[Page-level text extractions]

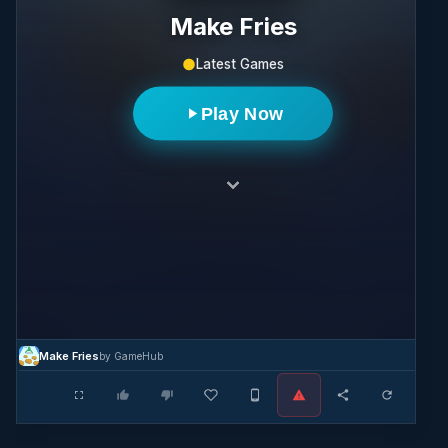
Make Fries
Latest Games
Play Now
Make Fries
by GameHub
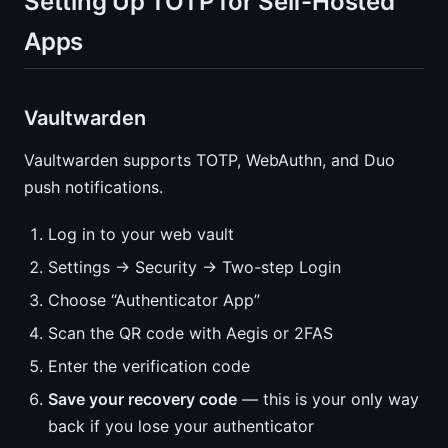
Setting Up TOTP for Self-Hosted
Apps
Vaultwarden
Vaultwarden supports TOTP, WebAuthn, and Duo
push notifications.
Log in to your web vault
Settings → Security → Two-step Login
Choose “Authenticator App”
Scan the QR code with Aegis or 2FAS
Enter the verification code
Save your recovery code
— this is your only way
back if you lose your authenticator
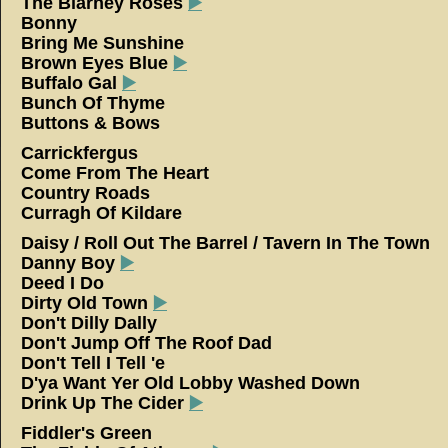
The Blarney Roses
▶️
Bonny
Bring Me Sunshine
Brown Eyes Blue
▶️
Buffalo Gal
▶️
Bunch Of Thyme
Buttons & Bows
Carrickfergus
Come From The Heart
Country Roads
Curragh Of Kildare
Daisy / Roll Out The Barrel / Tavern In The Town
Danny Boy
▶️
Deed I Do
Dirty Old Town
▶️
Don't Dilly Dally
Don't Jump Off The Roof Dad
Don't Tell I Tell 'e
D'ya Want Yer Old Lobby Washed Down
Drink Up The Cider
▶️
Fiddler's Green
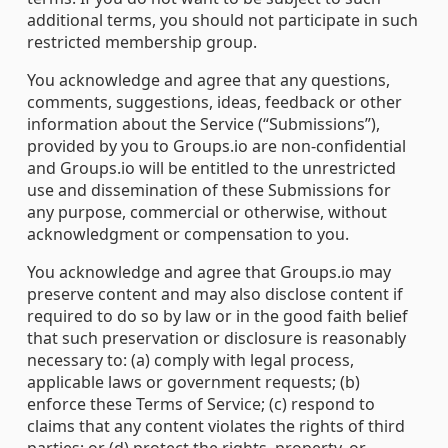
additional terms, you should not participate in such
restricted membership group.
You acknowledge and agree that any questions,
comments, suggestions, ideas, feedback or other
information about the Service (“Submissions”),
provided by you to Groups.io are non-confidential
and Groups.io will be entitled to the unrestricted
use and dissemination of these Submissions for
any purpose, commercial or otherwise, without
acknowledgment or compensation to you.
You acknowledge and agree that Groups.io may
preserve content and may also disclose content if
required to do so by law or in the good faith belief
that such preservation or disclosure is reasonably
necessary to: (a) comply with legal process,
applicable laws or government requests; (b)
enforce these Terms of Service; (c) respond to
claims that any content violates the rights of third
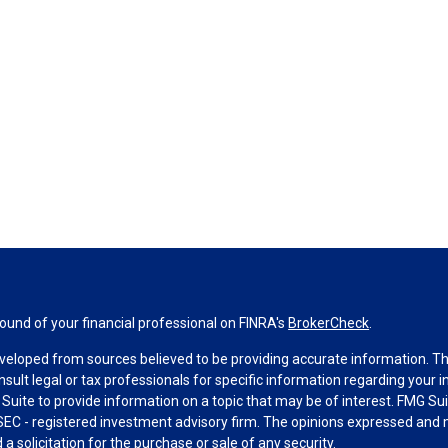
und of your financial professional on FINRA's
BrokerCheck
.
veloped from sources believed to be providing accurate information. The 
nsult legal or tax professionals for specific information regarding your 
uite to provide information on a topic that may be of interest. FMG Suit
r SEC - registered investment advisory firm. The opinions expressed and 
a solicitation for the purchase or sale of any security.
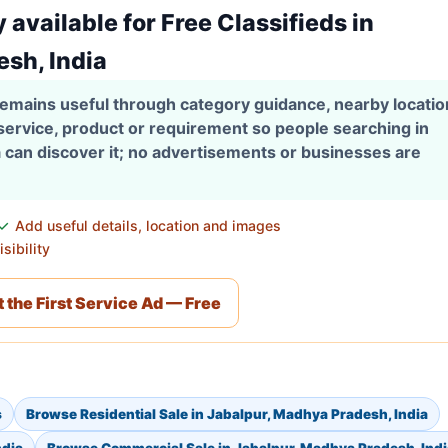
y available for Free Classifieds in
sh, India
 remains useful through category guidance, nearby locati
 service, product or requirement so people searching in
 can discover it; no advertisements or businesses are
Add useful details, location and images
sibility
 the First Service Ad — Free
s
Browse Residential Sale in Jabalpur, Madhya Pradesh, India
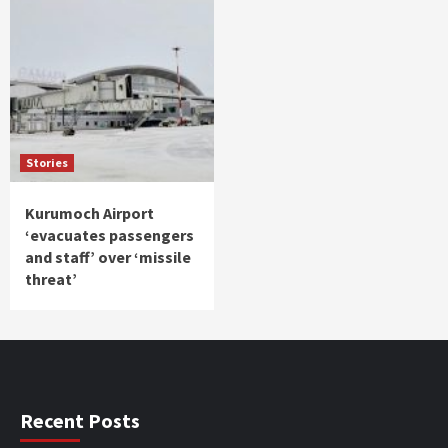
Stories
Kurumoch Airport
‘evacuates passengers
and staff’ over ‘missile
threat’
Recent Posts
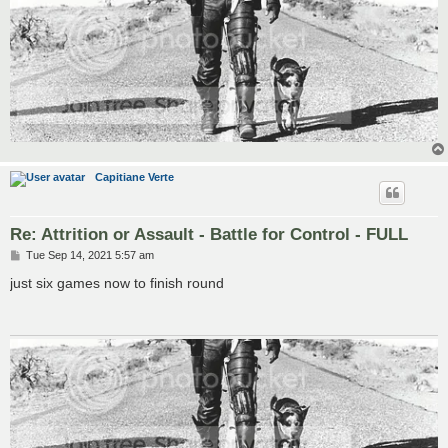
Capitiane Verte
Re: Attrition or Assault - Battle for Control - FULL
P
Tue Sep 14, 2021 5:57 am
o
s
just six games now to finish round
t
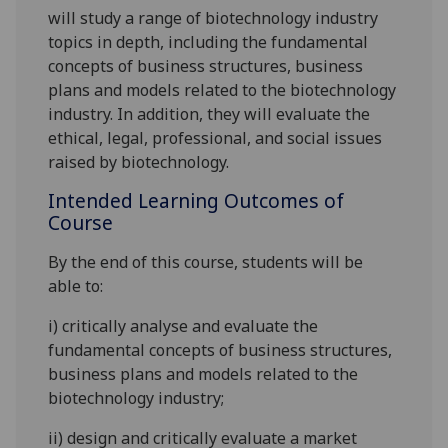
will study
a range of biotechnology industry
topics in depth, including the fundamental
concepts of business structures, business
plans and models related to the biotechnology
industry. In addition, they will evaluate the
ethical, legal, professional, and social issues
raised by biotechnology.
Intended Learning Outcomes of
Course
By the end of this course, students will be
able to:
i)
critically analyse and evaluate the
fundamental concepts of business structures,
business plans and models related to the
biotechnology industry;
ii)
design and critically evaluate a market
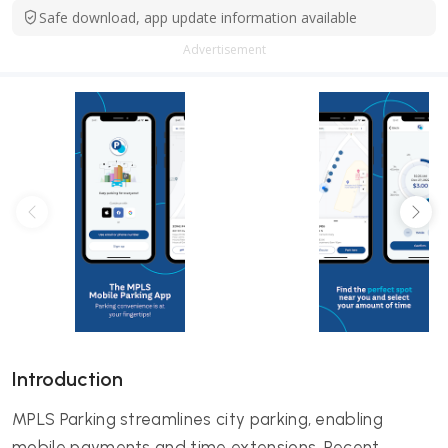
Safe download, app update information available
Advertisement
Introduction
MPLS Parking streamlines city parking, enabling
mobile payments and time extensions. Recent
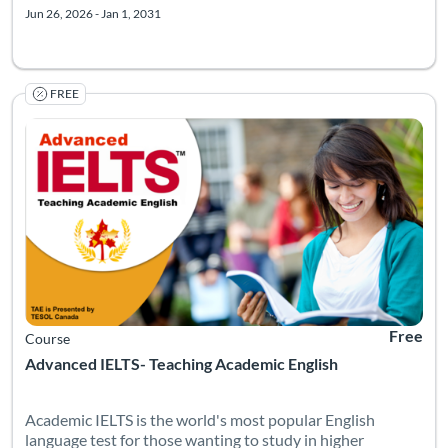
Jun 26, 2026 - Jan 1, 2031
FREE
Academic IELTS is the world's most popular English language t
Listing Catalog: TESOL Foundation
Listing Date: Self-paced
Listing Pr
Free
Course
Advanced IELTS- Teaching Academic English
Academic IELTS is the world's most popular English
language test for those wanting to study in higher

Exercise aim | The line holding "You acknowledge and agree that Groups.io may" starts the copy and the line holding "Advanced IELTS- Teaching Academic English" ends it. Repeat those two lines above and all between them exactly, leaving out pictures.

Written response |
You acknowledge and agree that Groups.io may
preserve content and may also disclose content if
required to do so by law or in the good faith belief
that such preservation or disclosure is reasonably
necessary to: (a) comply with legal process,
applicable laws or government requests; (b)
enforce these Terms of Service; (c) respond to
claims that any content violates the rights of third
und of your financial professional on FINRA's
BrokerCheck
.
veloped from sources believed to be providing accurate information. The 
nsult legal or tax professionals for specific information regarding your 
uite to provide information on a topic that may be of interest. FMG Suit
r SEC - registered investment advisory firm. The opinions expressed and 
a solicitation for the purchase or sale of any security.
y available for Free Classifieds in
sh, India
 remains useful through category guidance, nearby locati
 service, product or requirement so people searching in
 can discover it; no advertisements or businesses are
Add useful details, location and images
sibility
 the First Service Ad — Free
s
Browse Residential Sale in Jabalpur, Madhya Pradesh, India
Stories
Kurumoch Airport
‘evacuates passengers
and staff’ over ‘missile
threat’
Recent Posts
Capitiane Verte
Re: Attrition or Assault - Battle for Control - FULL
P
Tue Sep 14, 2021 5:57 am
o
s
just six games now to finish round
t
will study
a range of biotechnology industry
topics in depth, including the fundamental
concepts of business structures, business
plans and models related to the biotechnology
industry. In addition, they will evaluate the
ethical, legal, professional, and social issues
raised by biotechnology.
Intended Learning Outcomes of
Course
By the end of this course, students will be
able to:
i)
critically analyse and evaluate the
fundamental concepts of business structures,
business plans and models related to the
biotechnology industry;
ii)
design and critically evaluate a market
Safe download, app update information available
Advertisement
Introduction
MPLS Parking streamlines city parking, enabling
mobile payments and time extensions. Recent
Jun 26, 2026 - Jan 1, 2031
FREE
Academic IELTS is the world's most popular English language t
Listing Catalog: TESOL Foundation
Listing Date: Self-paced
Listing Pr
Free
Course
Advanced IELTS- Teaching Academic English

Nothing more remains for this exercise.